Suppose people walk into a room, one at a time. Their birthdays happen to be randomly distributed throughout the 365 days of the year (and no one was born on a leap day). The moment two people in the room have the same birthday, no more people enter the room and everyone inside celebrates by eating cake, regardless of whether that common birthday happens to be today.

On average, what is the expected number of people in the room when they eat cake?

*Extra credit:* Suppose everyone eats cake the moment three people in the room have the same birthday. On average, what is this expected number of people?

Suppose there are $n$ days in a year, so $n$ different possible birthdays. If there are $k$ people in the room when they eat cake, then this means the first $k-1$ people had different birthdays, and the $k^\text{th}$ person had a birthday that matched one of the first $k-1$ birthdays. The number of ways this can happen is:

\[

\underbrace{n (n-1) (n-2) \cdots (n-k+2)}_{k-1\text{ terms}} \cdot (k-1)

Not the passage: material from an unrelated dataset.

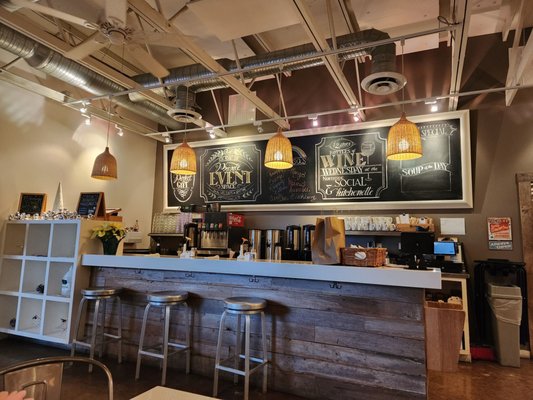 The image size is (533, 400). In order to click on coffee pots in this screenshot , I will do `click(294, 240)`, `click(306, 239)`, `click(279, 241)`, `click(256, 236)`. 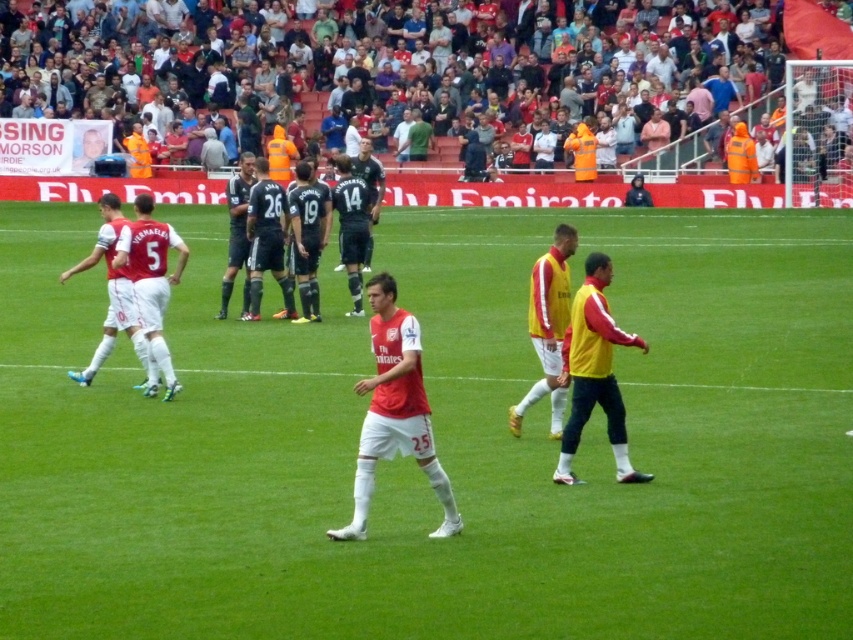 You are a soccer referee standing at the edge of the field. You need to determine if the two players wearing the matte red jersey at center and the white matte jersey at left are within the required 15 feet distance for a legal play. Based on the scene, can you confirm if their distance is legal?

The matte red jersey at center and white matte jersey at left are 14.34 feet apart, which is within the required 15 feet distance for a legal play. Therefore, their distance is legal. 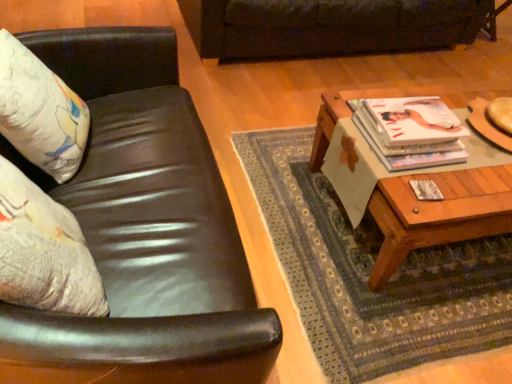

= \frac{n!(k-1)}{(n-k+1)!}

\]Note that we must have $1 \leq k \leq n+1$ because if $k$ is any larger than $n+1$, the first $k-1$ people cannot have distinct birthdays and the product above is zero. Meanwhile, the total number of birthday combinations is $n^k$. So the expected number of people in the room when they eat cake is given by:

$\displaystyle

E_2 = \sum_{k=1}^{n+1} \frac{n!\cdot k(k-1)}{(n-k+1)! \cdot n^k}

$

Unfortunately, this sum does not have a closed-form solution, but we can evaluate it numerically. When $n=365$, we find that the expected number of people in the room is $24.61659$.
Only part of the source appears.